The data behind America’s shifting faith
Gregory Smith of Pew Research Center set the stage with new findings from the organization’s Religious Landscape Study. After decades of decline, he said, religious affiliation in the United States has stabilized – but along sharper partisan lines, with religiously affiliated voters concentrating, though still declining, in the Republican Party.
Yet while American Christians are self-sorting by political party, most reject the notion of divine political endorsements: Only 2% to 4% say God directly chose the winners of the last two U.S. presidential elections because God preferred their policies, and 80% say good Christians can have different views about the current president. “The U.S. remains a place where most Christians believe people of good faith can disagree about politics,” Smith said.

Gregory Smith presents during the 2025 RNS symposium at Trinity Church NYC, Wednesday, Oct. 22, 2025, in New York City. (RNS photo/Kisha Bari)

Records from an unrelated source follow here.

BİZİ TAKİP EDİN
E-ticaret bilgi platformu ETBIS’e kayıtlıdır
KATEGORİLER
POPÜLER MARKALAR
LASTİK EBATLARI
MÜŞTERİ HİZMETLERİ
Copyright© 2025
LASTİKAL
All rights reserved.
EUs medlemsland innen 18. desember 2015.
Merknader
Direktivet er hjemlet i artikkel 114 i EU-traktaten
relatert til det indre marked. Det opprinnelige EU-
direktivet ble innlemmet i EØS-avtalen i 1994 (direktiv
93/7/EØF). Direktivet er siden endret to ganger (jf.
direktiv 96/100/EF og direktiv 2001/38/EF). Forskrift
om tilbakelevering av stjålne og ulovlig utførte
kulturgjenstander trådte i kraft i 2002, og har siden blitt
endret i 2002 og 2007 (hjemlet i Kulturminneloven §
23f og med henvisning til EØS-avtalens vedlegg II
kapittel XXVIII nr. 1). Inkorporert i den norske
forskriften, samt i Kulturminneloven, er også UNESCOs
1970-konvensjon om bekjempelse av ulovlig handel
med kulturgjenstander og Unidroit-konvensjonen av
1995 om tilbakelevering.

Faith, technology and democracy
The conversation then turned from data to values. In a powerful exchange with NPR’s Rachel Martin, Princeton scholar Eddie Glaude Jr. challenged listeners to confront how technology mediates virtue.

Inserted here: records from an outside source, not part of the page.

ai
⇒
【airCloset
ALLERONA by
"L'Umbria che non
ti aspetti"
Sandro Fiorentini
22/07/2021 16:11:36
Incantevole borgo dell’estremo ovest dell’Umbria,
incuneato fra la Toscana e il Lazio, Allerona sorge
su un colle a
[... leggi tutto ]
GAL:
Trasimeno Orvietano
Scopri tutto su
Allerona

“The algorithms that excite us, enrage us and divide us activate [our moral commitments] in distorted ways,” said Glaude. He urged attendees to live their values with courage and to reject the idea that empathy is a sin.
Glaude also emphasized actions over arguments. “I have no interest in spending my precious breath convincing someone that I’m a human being,” he said. “I’d rather spend my energy building the world where [hatred] has no corner to breathe.”
The politics of belonging
If technology is reorganizing belief, immigration is reorganizing political loyalty, according to Pastor Tony Suárez. Suárez, a leader of the National Hispanic Christian Leadership Conference, said Latino evangelicals have risen as a political force because they have become disillusioned with both major political parties on immigration issues.
Suárez also cited the coarsening political discourse as a barrier to progress, lamenting both cancel culture he experienced from the left and quasi-messianic views of President Donald Trump that he sees from “ultra-cons” on the right.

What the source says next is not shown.